Enhancing AI Model Performance Through Data Optimization
Understanding the Challenge of Data Selection in LLM Pretraining
Creating large language models (LLMs) requires significant computational resources, particularly when testing various pretraining datasets. Conducting full-scale comparisons—using billions of parameters and tokens—can exhaust hundreds of thousands of GPU hours for each experiment. As a result, many practitioners opt for smaller-scale tests as substitutes for larger models. Unfortunately, these preliminary studies often go unpublished, leading to a fragmented research landscape where similar small-scale tests are repeated without standardized benchmarks or methodologies. This lack of transparency hampers reproducibility, limits collective insights, and clouds the understanding of the trade-offs between computational investment and model performance.
Introducing DataDecide
To tackle these issues, the Allen Institute for AI (AI2), in collaboration with the University of Washington and the University of Pennsylvania, has launched DataDecide. This comprehensive suite of controlled pretraining experiments encompasses 25 distinct datasets and 14 model sizes, ranging from 4 million to 1 billion parameters. The datasets utilized include reputable sources such as Dolma, DCLM, RefinedWeb, C4, and FineWeb, along with variations created through domain ablation, deduplication, quality filtering, and source mixing. Each model is trained at a fixed token-to-parameter ratio of 100, which optimizes inference efficiency. In total, DataDecide offers over 1,050 models and more than 30,000 checkpoints, each evaluated across ten downstream tasks.

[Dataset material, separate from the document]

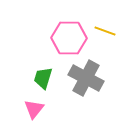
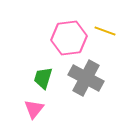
pink hexagon: rotated 8 degrees counterclockwise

Technical Structure and Practical Benefits
DataDecide organizes its experiments along three key axes:
- Data Recipes: Twenty-five well-documented pretraining corpora, each representing different curation strategies.
- Model Scale: Fourteen parameter configurations (4M–1B), derived programmatically to ensure consistent training hyperparameters across scales.
- Evaluation Suite: The OLMES benchmark comprises ten multiple-choice tasks that assess language understanding, commonsense reasoning, and code generation performance.
This framework allows researchers to reuse checkpoints for new evaluations, explore innovative prediction methods, and examine how benchmarks respond to variations in training data and model scale.
Key Findings and Quantitative Insights
DataDecide’s systematic analysis has led to four actionable guidelines:
- Single-Scale Baseline Robustness: Evaluating datasets based on downstream accuracy at a smaller scale (e.g., 150M parameters) achieves approximately 80% accuracy in predicting the best dataset for the 1B-parameter scale, outperforming complex scaling-law extrapolations.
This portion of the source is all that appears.